▸ Exercise requirements: Please give back each line of the listing, unchanged in every word.

▸ Records for this task:

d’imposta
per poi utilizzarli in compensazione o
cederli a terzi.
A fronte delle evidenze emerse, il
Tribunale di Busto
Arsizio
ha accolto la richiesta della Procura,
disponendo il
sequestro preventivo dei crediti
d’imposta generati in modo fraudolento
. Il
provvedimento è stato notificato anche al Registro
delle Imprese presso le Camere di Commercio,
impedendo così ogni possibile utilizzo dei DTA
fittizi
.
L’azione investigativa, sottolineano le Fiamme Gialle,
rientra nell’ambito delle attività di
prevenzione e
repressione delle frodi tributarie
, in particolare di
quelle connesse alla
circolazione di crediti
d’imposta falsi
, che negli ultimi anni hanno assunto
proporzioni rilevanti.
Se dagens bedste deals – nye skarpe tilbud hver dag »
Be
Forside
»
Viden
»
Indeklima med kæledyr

▸ Exercise response:
d’imposta
per poi utilizzarli in compensazione o
cederli a terzi.
A fronte delle evidenze emerse, il
Tribunale di Busto
Arsizio
ha accolto la richiesta della Procura,
disponendo il
sequestro preventivo dei crediti
d’imposta generati in modo fraudolento
. Il
provvedimento è stato notificato anche al Registro
delle Imprese presso le Camere di Commercio,
impedendo così ogni possibile utilizzo dei DTA
fittizi
.
L’azione investigativa, sottolineano le Fiamme Gialle,
rientra nell’ambito delle attività di
prevenzione e
repressione delle frodi tributarie
, in particolare di
quelle connesse alla
circolazione di crediti
d’imposta falsi
, che negli ultimi anni hanno assunto
proporzioni rilevanti.
Se dagens bedste deals – nye skarpe tilbud hver dag »
Be
Forside
»
Viden
»
Indeklima med kæledyr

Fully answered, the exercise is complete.